## PROBLEM
Line by line, print the records exactly as they are, dropping the pictures.

[[ DATASET open ]]

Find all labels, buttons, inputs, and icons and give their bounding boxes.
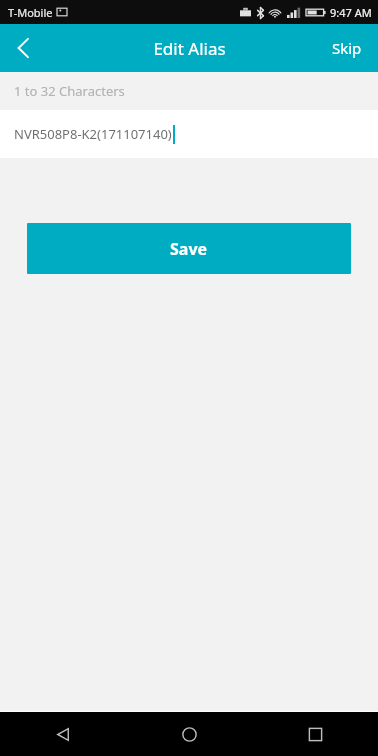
button[interactable]: Back: [0, 24, 48, 72]
button[interactable]: Recent apps: [252, 712, 378, 756]
staticText: T-Mobile: [8, 5, 53, 20]
staticText: Skip: [332, 38, 362, 58]
staticText: NVR508P8-K2(171107140): [14, 125, 172, 143]
staticText: Save: [170, 238, 208, 260]
button[interactable]: NVR508P8-K2(171107140): [0, 110, 378, 158]
staticText: Edit Alias: [153, 37, 226, 60]
button[interactable]: Save: [27, 223, 351, 274]
staticText: 9:47 AM: [330, 5, 372, 20]
button[interactable]: Skip: [316, 26, 378, 70]
staticText: 1 to 32 Characters: [14, 82, 125, 100]
button[interactable]: Home: [126, 712, 252, 756]
button[interactable]: Back: [0, 712, 126, 756]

[[ DATASET closed ]]

## ANSWER TO THIS PROBLEM
Find all labels, buttons, inputs, and icons and give their bounding boxes.
button[interactable]: Back: [0, 24, 48, 72]
button[interactable]: Recent apps: [252, 712, 378, 756]
staticText: T-Mobile: [8, 5, 53, 20]
staticText: Skip: [332, 38, 362, 58]
staticText: NVR508P8-K2(171107140): [14, 125, 172, 143]
staticText: Save: [170, 238, 208, 260]
button[interactable]: NVR508P8-K2(171107140): [0, 110, 378, 158]
staticText: Edit Alias: [153, 37, 226, 60]
button[interactable]: Save: [27, 223, 351, 274]
staticText: 9:47 AM: [330, 5, 372, 20]
button[interactable]: Skip: [316, 26, 378, 70]
staticText: 1 to 32 Characters: [14, 82, 125, 100]
button[interactable]: Home: [126, 712, 252, 756]
button[interactable]: Back: [0, 712, 126, 756]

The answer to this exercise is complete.